The lawsuits have thus far been limited to the Northeast. At least one law firm, however, has sent letters to numerous hourly-paid health care workers, and its web site indicates pending “investigations” of health care employers in all 50 states. Several of the lawsuits include claims under the FLSA, ERISA, and the Racketeer Influenced and Corrupt Organizations Act, and name senior officials and managers as individual defendants.

In addition to private litigation, health care employers must also contend with increased enforcement by the U.S. Department of Labor’s Wage and Hour Division, which has hired several hundred additional investigators to look into potential wage and hour violations, particularly in low-wage industries. The health care industry has traditionally been a targeted industry for federal wage and hour enforcement.

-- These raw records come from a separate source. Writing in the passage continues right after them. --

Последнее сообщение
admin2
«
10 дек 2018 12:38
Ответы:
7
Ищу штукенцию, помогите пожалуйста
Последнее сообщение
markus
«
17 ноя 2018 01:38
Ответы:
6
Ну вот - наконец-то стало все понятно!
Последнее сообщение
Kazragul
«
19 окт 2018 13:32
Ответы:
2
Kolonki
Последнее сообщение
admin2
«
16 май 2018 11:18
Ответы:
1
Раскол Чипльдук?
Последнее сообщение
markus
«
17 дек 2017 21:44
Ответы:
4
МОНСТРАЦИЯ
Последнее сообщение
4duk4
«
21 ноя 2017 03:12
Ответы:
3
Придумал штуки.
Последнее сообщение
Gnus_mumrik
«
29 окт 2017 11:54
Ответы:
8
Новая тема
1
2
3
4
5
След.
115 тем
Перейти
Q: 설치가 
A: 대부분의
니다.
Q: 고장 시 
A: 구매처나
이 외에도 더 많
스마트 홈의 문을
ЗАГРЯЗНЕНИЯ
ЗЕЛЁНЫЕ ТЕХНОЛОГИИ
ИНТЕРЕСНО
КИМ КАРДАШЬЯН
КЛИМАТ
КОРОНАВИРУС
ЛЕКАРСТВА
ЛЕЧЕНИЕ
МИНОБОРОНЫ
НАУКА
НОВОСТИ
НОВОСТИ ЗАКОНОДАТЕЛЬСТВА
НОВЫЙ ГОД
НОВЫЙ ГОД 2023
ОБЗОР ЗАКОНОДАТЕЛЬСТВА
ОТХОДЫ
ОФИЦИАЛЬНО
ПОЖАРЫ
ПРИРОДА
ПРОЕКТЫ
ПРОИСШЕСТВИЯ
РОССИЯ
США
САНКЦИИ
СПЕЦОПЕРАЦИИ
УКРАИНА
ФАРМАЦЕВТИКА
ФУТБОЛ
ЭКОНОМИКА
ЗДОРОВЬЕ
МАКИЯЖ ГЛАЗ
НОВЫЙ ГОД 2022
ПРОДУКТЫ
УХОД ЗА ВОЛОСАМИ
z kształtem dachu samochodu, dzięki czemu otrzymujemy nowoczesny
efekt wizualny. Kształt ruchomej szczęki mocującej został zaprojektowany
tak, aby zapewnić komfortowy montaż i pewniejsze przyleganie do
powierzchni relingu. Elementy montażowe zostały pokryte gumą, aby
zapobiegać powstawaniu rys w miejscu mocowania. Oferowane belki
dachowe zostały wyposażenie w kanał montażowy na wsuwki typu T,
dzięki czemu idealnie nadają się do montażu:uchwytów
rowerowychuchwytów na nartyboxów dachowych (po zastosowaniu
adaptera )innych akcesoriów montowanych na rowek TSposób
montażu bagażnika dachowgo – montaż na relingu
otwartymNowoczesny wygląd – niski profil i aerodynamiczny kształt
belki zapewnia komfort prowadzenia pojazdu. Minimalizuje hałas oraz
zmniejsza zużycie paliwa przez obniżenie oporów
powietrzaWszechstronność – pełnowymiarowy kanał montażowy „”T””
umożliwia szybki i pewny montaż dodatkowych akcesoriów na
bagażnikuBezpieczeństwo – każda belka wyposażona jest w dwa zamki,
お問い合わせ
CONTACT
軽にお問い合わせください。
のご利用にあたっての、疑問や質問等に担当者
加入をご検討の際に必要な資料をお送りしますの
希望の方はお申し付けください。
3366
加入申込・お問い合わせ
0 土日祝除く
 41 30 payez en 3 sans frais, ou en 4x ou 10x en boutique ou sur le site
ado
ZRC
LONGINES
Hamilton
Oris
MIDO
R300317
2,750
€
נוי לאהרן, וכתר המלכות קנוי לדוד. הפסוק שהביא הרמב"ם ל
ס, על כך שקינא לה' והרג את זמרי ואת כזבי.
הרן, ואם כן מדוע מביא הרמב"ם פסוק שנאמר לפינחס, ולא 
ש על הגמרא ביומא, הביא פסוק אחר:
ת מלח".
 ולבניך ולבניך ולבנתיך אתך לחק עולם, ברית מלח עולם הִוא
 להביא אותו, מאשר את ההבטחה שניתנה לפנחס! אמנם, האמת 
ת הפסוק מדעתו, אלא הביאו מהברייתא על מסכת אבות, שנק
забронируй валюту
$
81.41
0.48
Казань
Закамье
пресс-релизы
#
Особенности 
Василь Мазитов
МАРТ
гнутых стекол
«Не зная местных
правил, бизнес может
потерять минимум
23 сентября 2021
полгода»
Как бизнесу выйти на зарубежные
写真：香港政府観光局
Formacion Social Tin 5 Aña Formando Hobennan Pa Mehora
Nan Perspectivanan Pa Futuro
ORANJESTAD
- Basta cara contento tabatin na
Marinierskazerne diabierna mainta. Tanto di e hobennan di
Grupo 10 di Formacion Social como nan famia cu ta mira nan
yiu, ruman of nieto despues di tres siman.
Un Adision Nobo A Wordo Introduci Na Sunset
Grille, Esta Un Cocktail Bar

Given the increased focus, employers in the health care industry should examine their payroll policies and practices to ensure compliance with federal and state wage and hour laws. In particular, employers using automatic deductions for meal periods should reconsider whether the automatic deduction is necessary to achieving the goals for which it was implemented. If not, the employer should consider doing away with the automatic deduction. If so, the employer should take steps to make sure that employees are aware of the method by which they can report exceptions to the automatic deduction, and that they, in fact, do so when they are unable to take their full meal period.

State laws may place additional obligations and restrictions on employers, such as increasing the period of time for which back wages can be recovered, further limiting the ability of an employer to deduct for meal periods, or providing for treble damages.